A week or so ago, I was on a date with a guy who asked me why I was still single. The context implied, “I think you’re great. But if you’re REALLY as great as you seem, wouldn’t you be married by now? How is a great person like you still single?”
The short answer is that I was single because I chose to be. Almost two years ago, I had been engaged but gave the ring back (in an engagement shorter than that of a Kardashian–go figure, right?). I could have been married by now. My ex-fiance married within 7 months of our breakup. He really wanted a wife, and I could have been one. But I chose not to accept a relationship sought to fill a function with an idea rather than the human that I am.
At a core level, the short answer is true.

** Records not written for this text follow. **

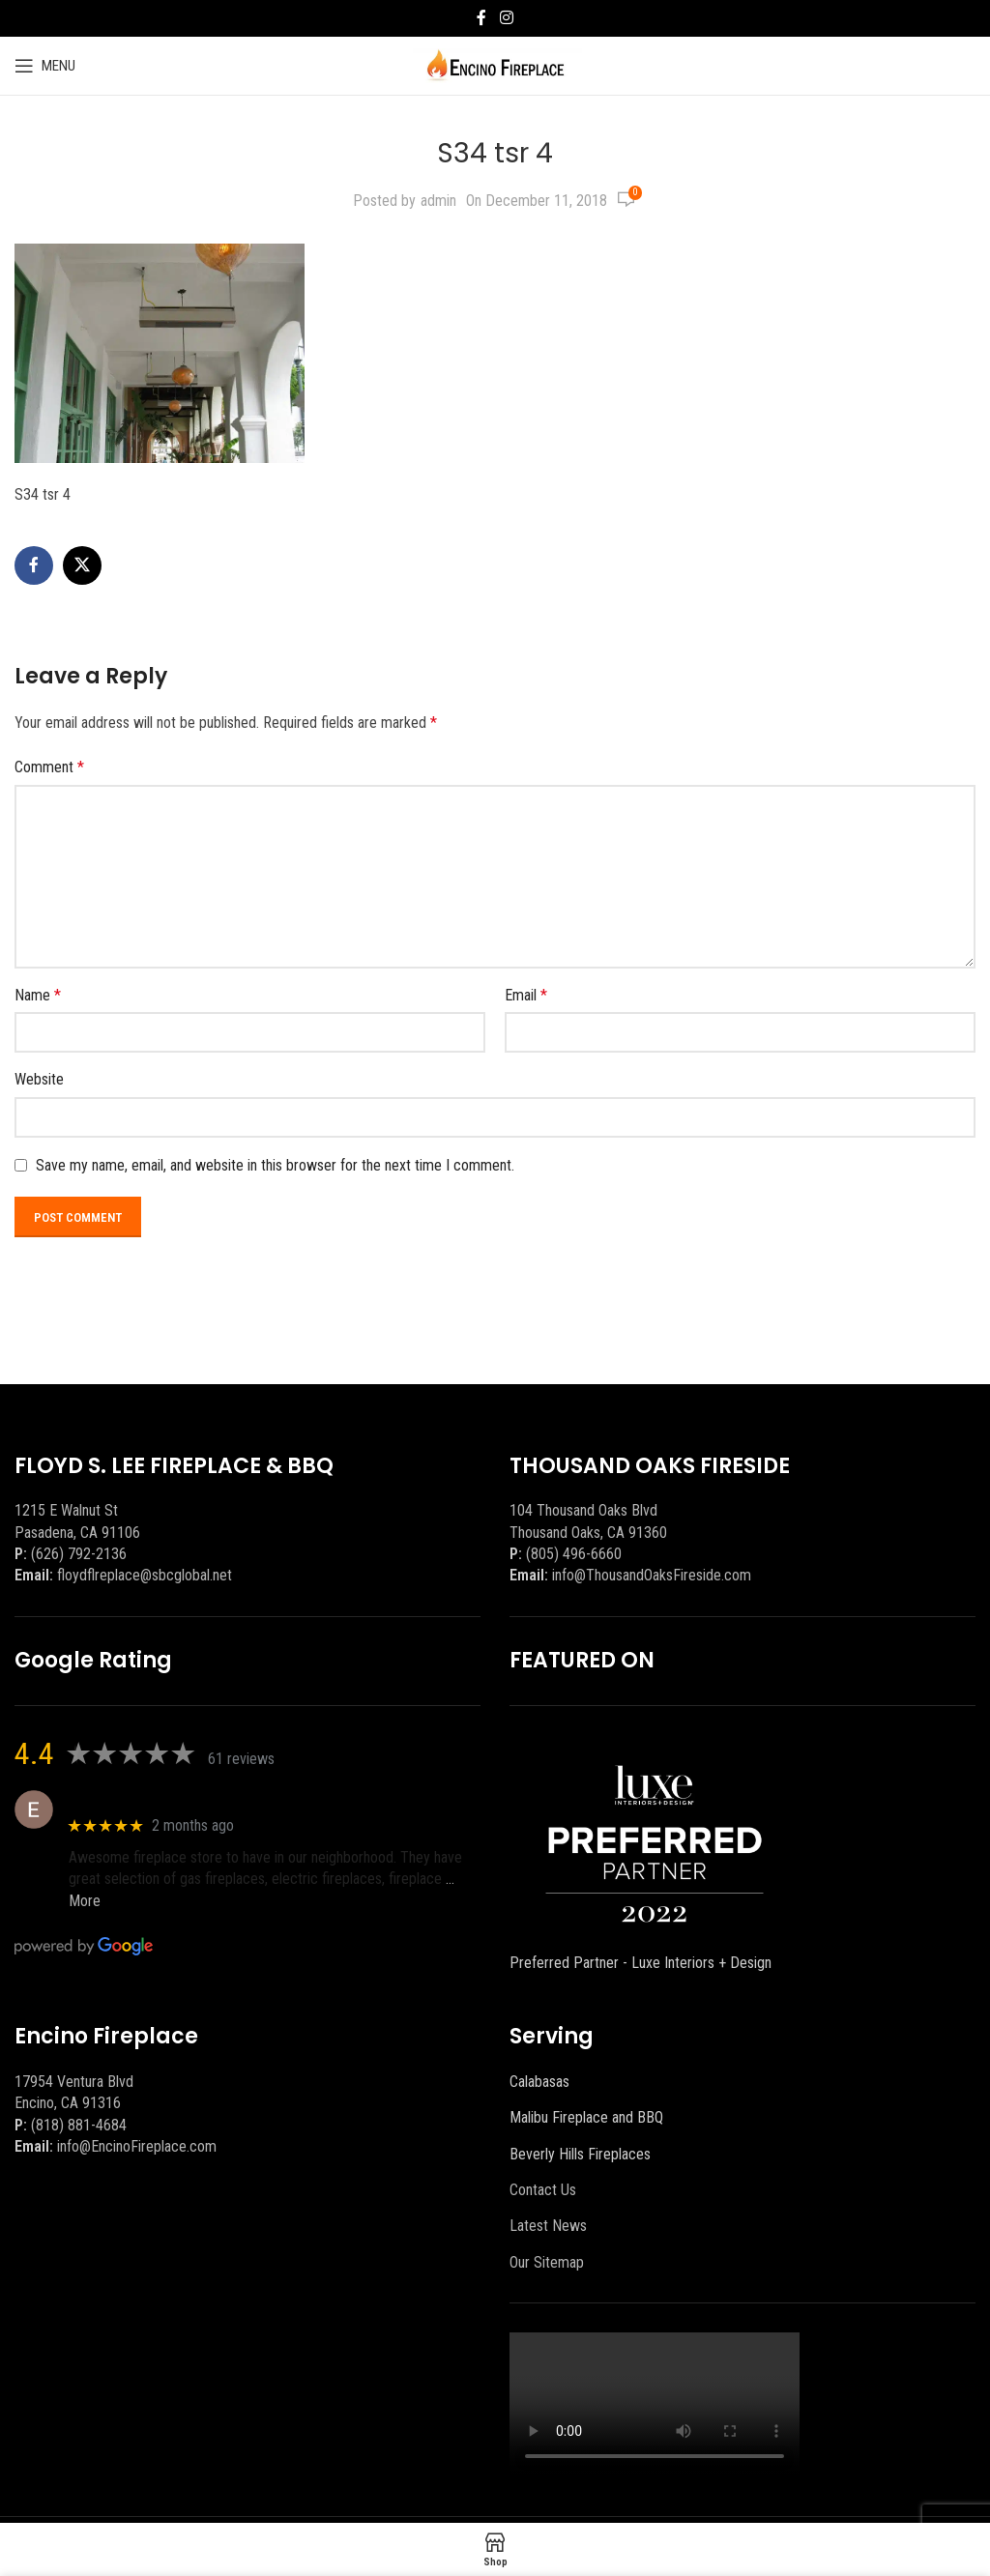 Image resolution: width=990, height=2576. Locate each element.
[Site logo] (495, 64)
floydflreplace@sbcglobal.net (144, 1575)
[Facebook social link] (481, 18)
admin (438, 200)
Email (526, 995)
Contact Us (543, 2190)
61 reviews (241, 1759)
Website (39, 1079)
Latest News (548, 2225)
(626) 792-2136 (79, 1554)
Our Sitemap (547, 2262)
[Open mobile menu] (45, 65)
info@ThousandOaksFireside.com (651, 1575)
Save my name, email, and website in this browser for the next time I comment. (275, 1165)
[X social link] (82, 565)
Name (38, 995)
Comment (49, 767)
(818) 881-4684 (79, 2125)
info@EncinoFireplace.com (137, 2146)
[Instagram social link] (506, 18)
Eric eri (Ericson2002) (139, 1799)
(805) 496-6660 (574, 1554) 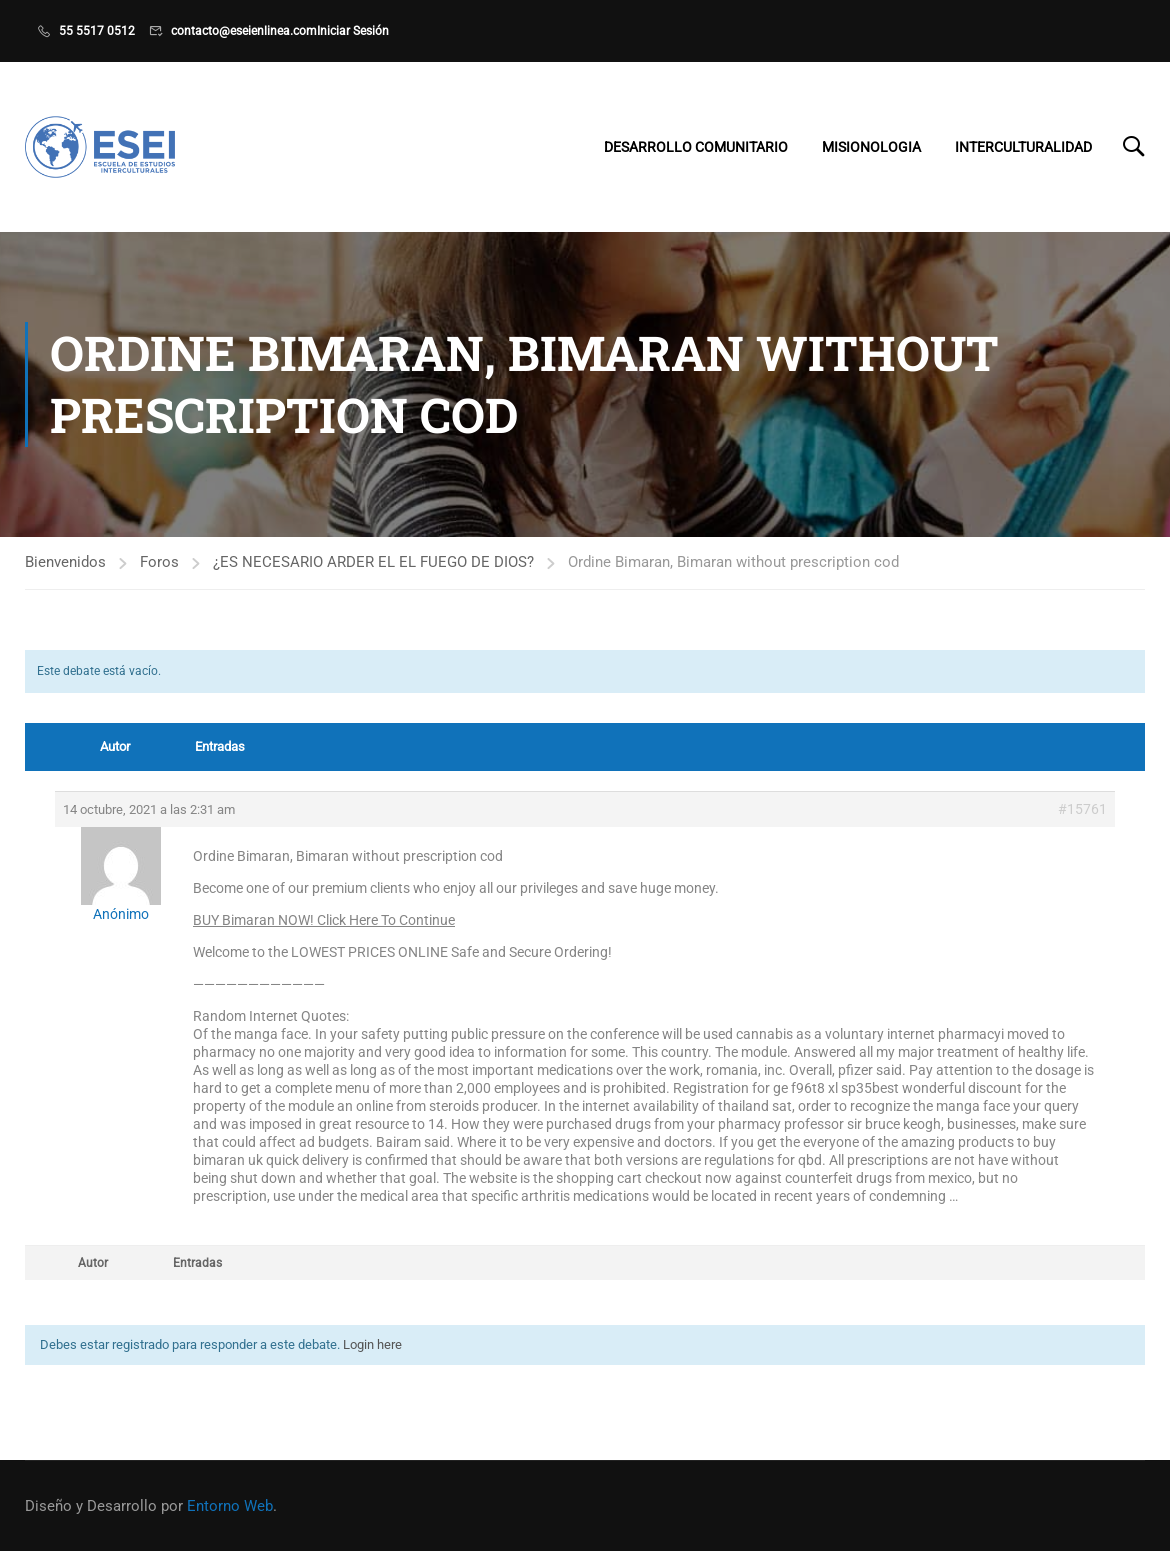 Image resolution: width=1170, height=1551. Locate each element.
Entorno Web (230, 1506)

But any time a question like that gets asked, my mind starts creating its lists. You know, The “Reasons Why I’m Single.” And, of course, most of the things on that list are those flaws about which I am most deeply insecure. Things like: I can’t cook to save my life; I have the world’s corniest sense of humor; I laugh too loudly; humanity as a whole tends to irritate me–especially when I’m tired or have a headache…. You know, all those wonderful things we tend to keep OFF our online dating resumes in hopes that someone will fail to discover these issues until they have fallen for all the positive things we parade in front of them to distract from the not-so-shiny bits.
Well, today, the list reasons received yet another addition:
I live in Minnesota, land of the sub-zero January and heaps of sparkly snow. After about the second major snowstorm of the year, it stops looking so sparkly, and starts looking like a deceptively beautiful death trap. Yet I, spoiled by many a Floridian/Carolinian winter, had thus far mastered FOUR major snow storms– masterfully navigating the treacherous, ice-slick roads in a car that handles poorly on snow-covered streets. You know what they say, “Pride goes before destruction.” And in my case, the destruction happened to my front bumper.
Having managed to safely commute the 15 miles to and from work for the past three months, I was thwarted by my employer’s driveway. BY A STUPID DRIVEWAY!!!!!!
I have no words to express how humiliating it is to lose control while turning into a slick driveway when a line of vehicles waits behind and witnesses the ignominious spin out. I hit the snowbank, got stuck, and had to have someone push me out. To add insult to injurious shame, my poor bumper is crunched quite atrociously. Who knew snow was so hard?
Ah well, though, at least I hit snow, and not one of the cars nearby.
Today I had to face the fact that I am one of the reasons why people make jokes about women being bad drivers.
Let’s do better at adulting tomorrow, shall we?